Continuation stealing with different join implementations (Section III):

waitq: stalling join (baseline)
waitq_gc: stalling join + local collection
greedy: greedy join
greedy_gc: greedy join + local collection

Child stealing (Section IV.B):

child_stealing: RtC threads
child_stealing_ult: Full threads

Extended future implementations for evaluation of LCS (Section V.D):

future_multi: Cont. Steal (greedy) in TABLE III (based on greedy_gc)
waitq_gc_multi: Cont. Steal (stalling) in TABLE III (based on waitq_gc)
child_stealing_ult_multi: Child Steal (Full) in TABLE III (based on child_stealing_ult)

Setup

1. Install Isola

In this artifact, we use a tool called isola to manage experimental environments for MassiveThreads/DM.

To install isola, run:

cd isola/
./install.sh # or `ISOLA_ROOT=/path/to/install ./install.bash` to explicitly set the installation path

and set the PATH env val (e.g., in .bashrc):

export PATH=~/.isola/bin:$PATH

To check if isola is correctly installed:

$ isola -h
Usage: isola [OPTIONS] COMMAND

COMMANDs:
  create    create an isola
  run       run commands in a temporal isola
  ls        list isolas
  rm        remove isolas
  where     show path to an isola dir
  cleanup   try to fix inconsistent state

OPTIONS:
  -h        show help

Please see isola/README.md for more information.

2. Install MPI

As MassiveThreads/DM uses MPI-3 RMA as a backend communication library, MPI needs to be installed.

Currently, we only tested the following MPI implementations and platforms:

Open MPI v5.0.x for systems with Intel x86_64 CPUs and InfiniBand
Fujitsu MPI for Fugaku-like systems (A64FX + Tofu Interconnect-D)

Important notes on the use of MPI-3 RMA:

Open MPI v4 (or earlier) does not support MCA parameter osc_ucx_acc_single_intrinsic, which is crucial for work-stealing performance in MassiveThreads/DM. Thus, unless Open MPI v5.0.x (or newer) is used, the performance will be poor.
Although many MPI implementations support one-sided communication (MPI-3 RMA), but some of them are not truly "one-sided"; progress of RMA operations depends on the remote side (i.e., unless the remote process calls some MPI functions, no progress is made for RMA operations).
- See also the work by Schuchart et al. at ExaMPI '19: Using MPI-3 RMA for Active Messages
- Open MPI and Fujitsu MPI (which is also based on Open MPI) are truly one-sided, so we used them for evaluation

In the following, we show how to install Open MPI v5.0.0rc7 with UCX v1.11.0, but the way of installation is not limited to this example.

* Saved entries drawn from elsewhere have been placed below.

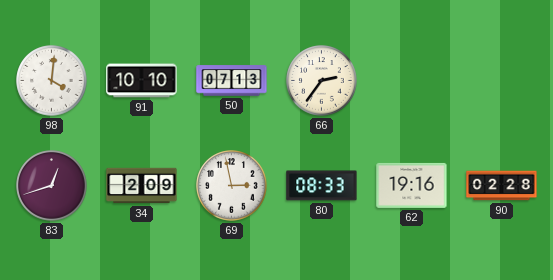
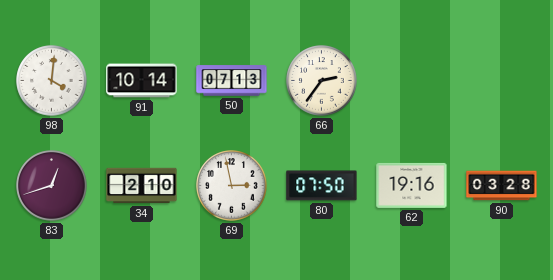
91: 10:10 -> 10:14
34: 2:09 -> 2:10
80: 08:33 -> 07:50
90: 02:28 -> 03:28
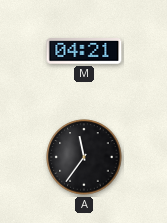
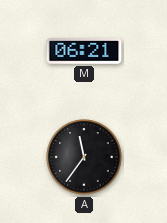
M: 04:21 -> 06:21
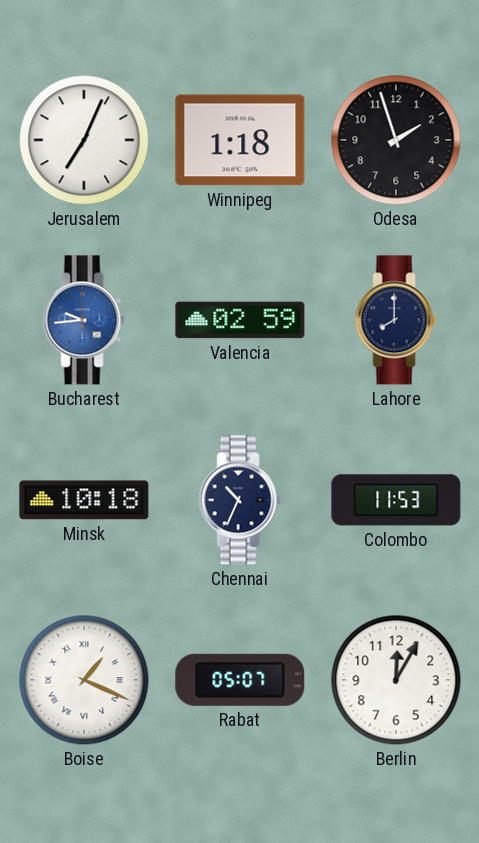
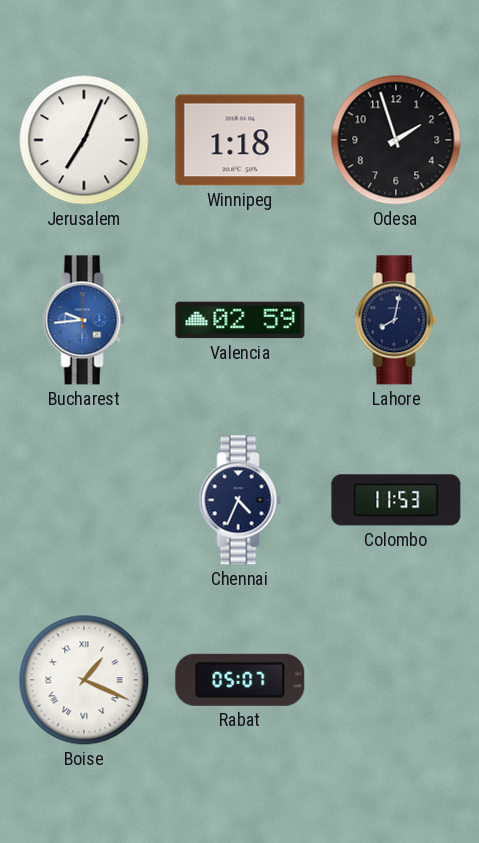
Lahore: 8:00 -> 8:02
Minsk: 10:18 -> none
Chennai: 10:34 -> 4:34
Berlin: 12:05 -> none
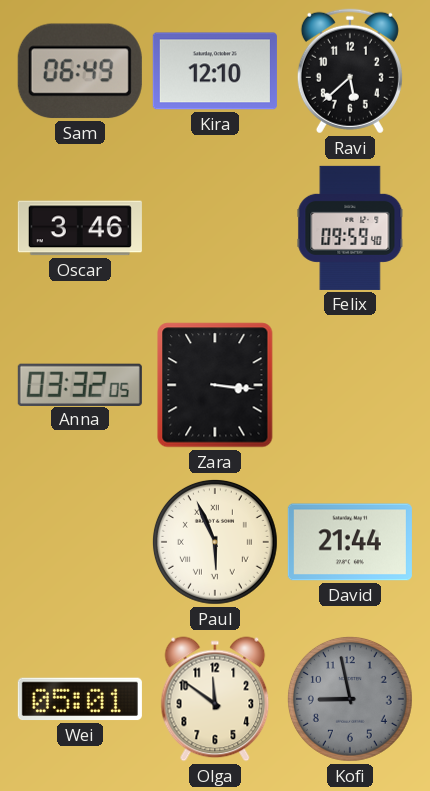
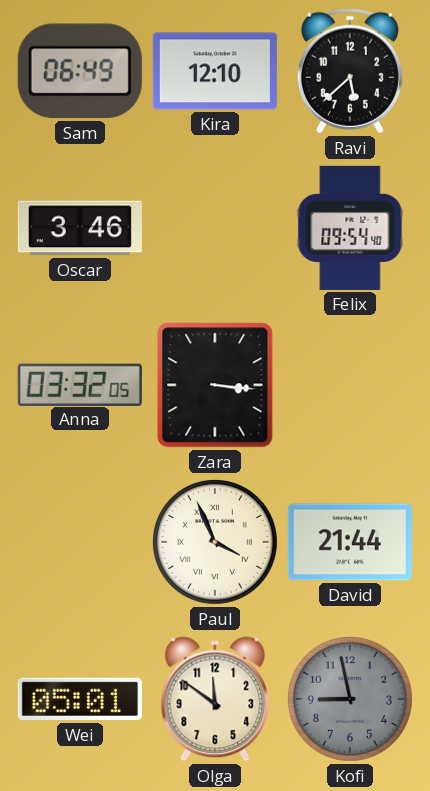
Felix: 09:59 -> 09:54
Paul: 5:56 -> 3:56
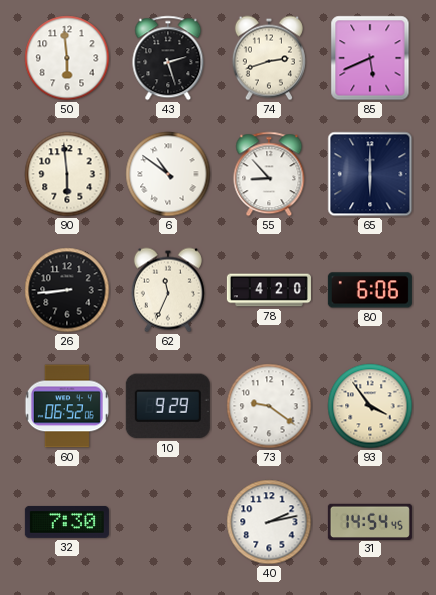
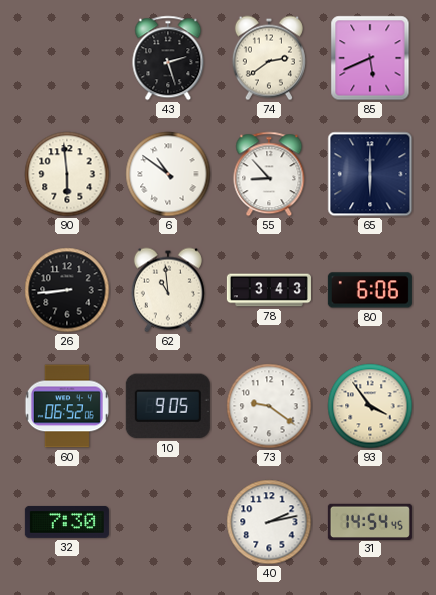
50: 5:59 -> none
74: 2:42 -> 2:39
62: 11:34 -> 10:59
78: 4:20 -> 3:43
10: 9:29 -> 9:05
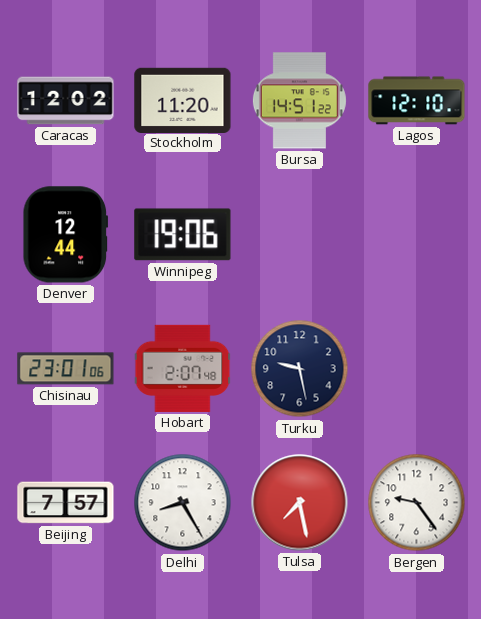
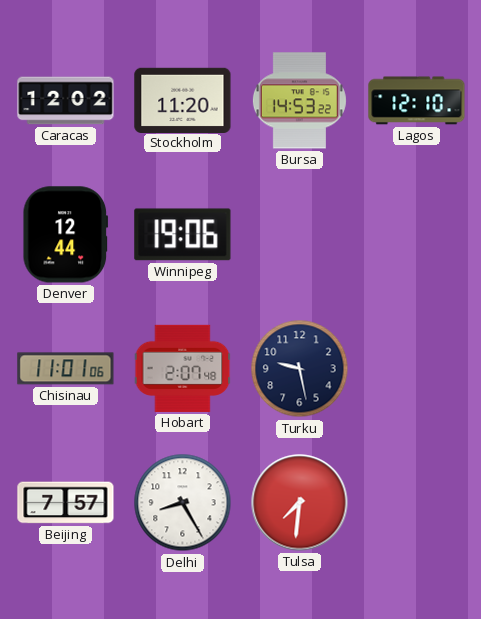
Bursa: 14:51 -> 14:53
Chisinau: 23:01 -> 11:01
Tulsa: 7:28 -> 7:31
Bergen: 9:24 -> none
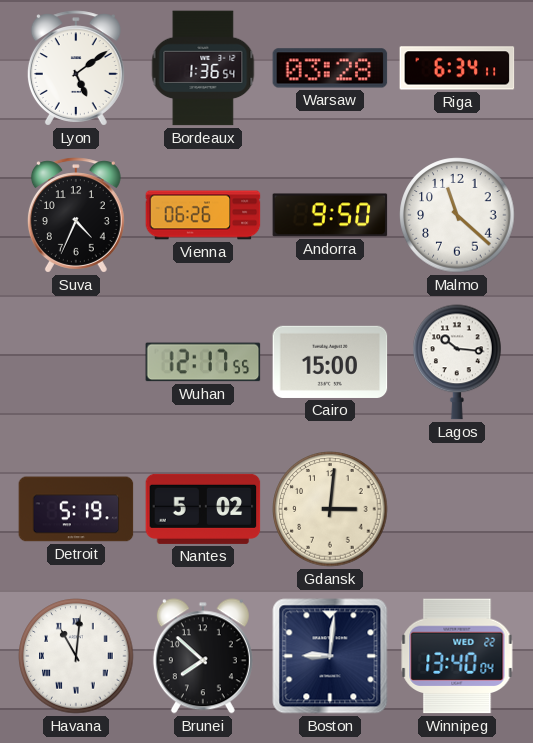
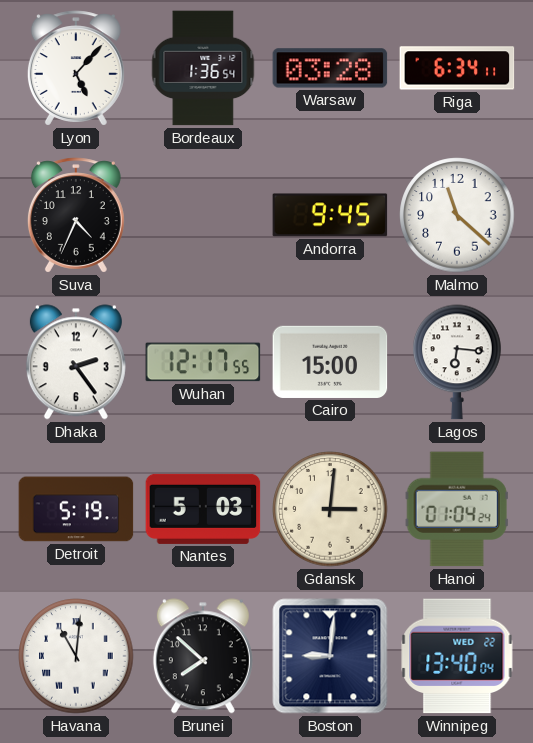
Lyon: 5:09 -> 5:07
Vienna: 06:26 -> none
Andorra: 9:50 -> 9:45
Dhaka: none -> 2:24
Lagos: 10:16 -> 6:16
Nantes: 5:02 -> 5:03
Hanoi: none -> 01:04
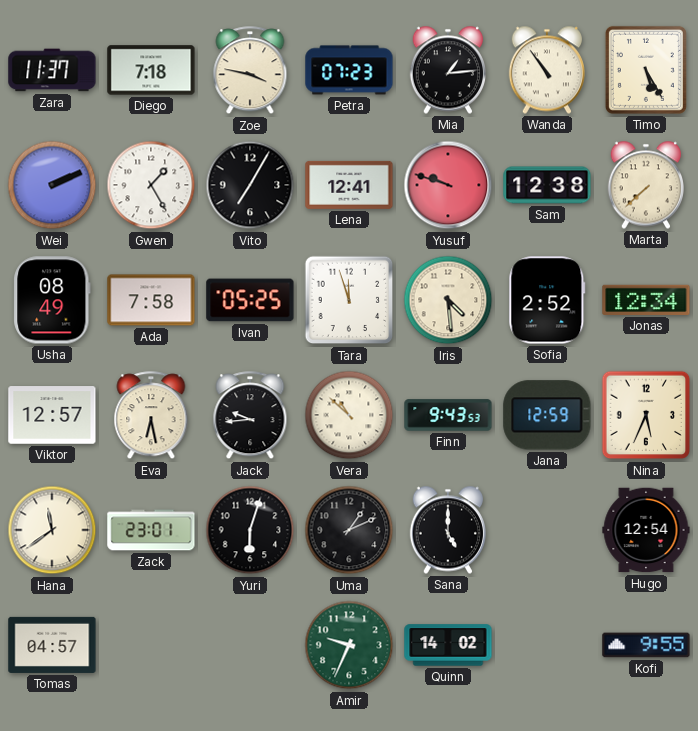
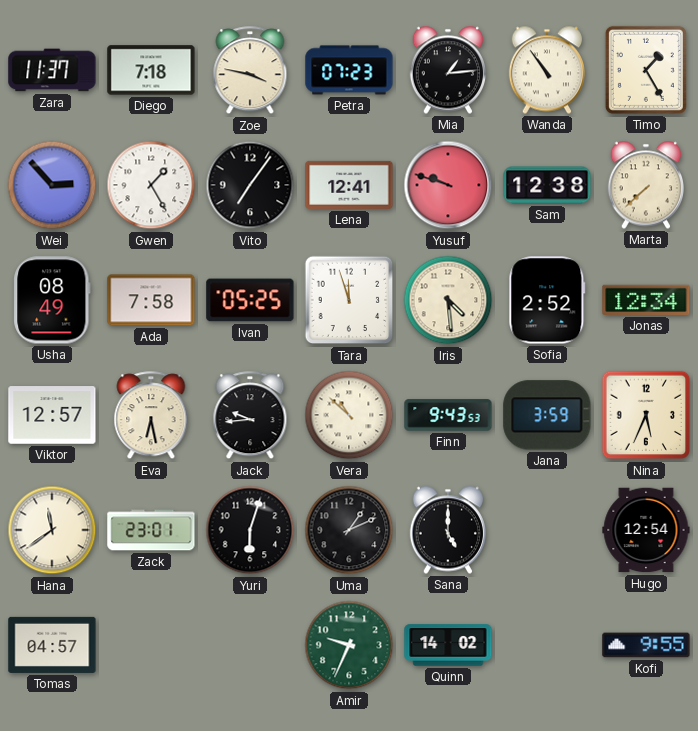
Timo: 5:25 -> 1:25
Wei: 2:11 -> 2:53
Vito: 7:05 -> 7:06
Jana: 12:59 -> 3:59
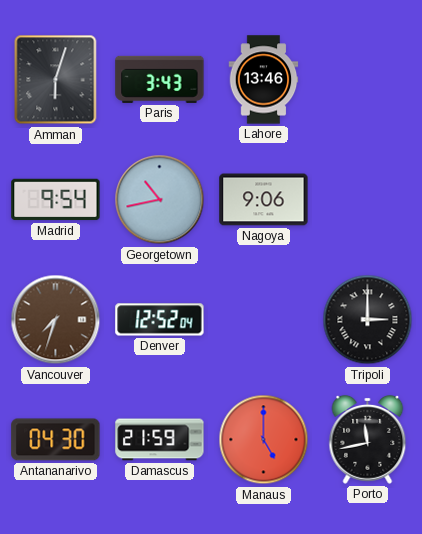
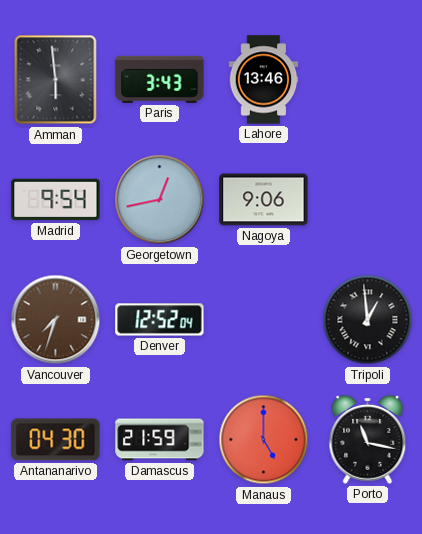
Amman: 6:03 -> 5:59
Georgetown: 10:43 -> 12:43
Tripoli: 3:00 -> 12:59
Porto: 11:43 -> 11:17
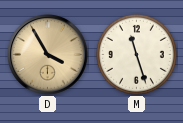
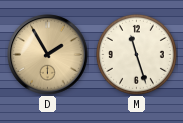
D: 3:55 -> 1:55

Example script for UCX v1.11.0 installation:

UCX_VERSION=1.11.0
wget https://github.com/openucx/ucx/releases/download/v${UCX_VERSION}/ucx-${UCX_VERSION}.tar.gz
tar xvf ucx-${UCX_VERSION}.tar.gz
cd ucx-${UCX_VERSION}/
./contrib/configure-release --prefix=$UCX_INSTALL_PREFIX
make -j
make install

Example script for Open MPI v5.0.0rc7 installation:

wget https://download.open-mpi.org/release/open-mpi/v5.0/openmpi-5.0.0rc7.tar.gz
tar xvf openmpi-5.0.0rc7.tar.gz
cd openmpi-5.0.0rc7/
../configure --prefix=$OMPI_INSTALL_PREFIX --with-ucx=$UCX_INSTALL_PREFIX --disable-man-pages --with-pmix=internal --with-hwloc=internal --with-libevent=internal
make -j
make install

3. Setup Your Environment Files

envs.sh is loaded internally in many script files in this artifact; you should correctly configure this script for your system.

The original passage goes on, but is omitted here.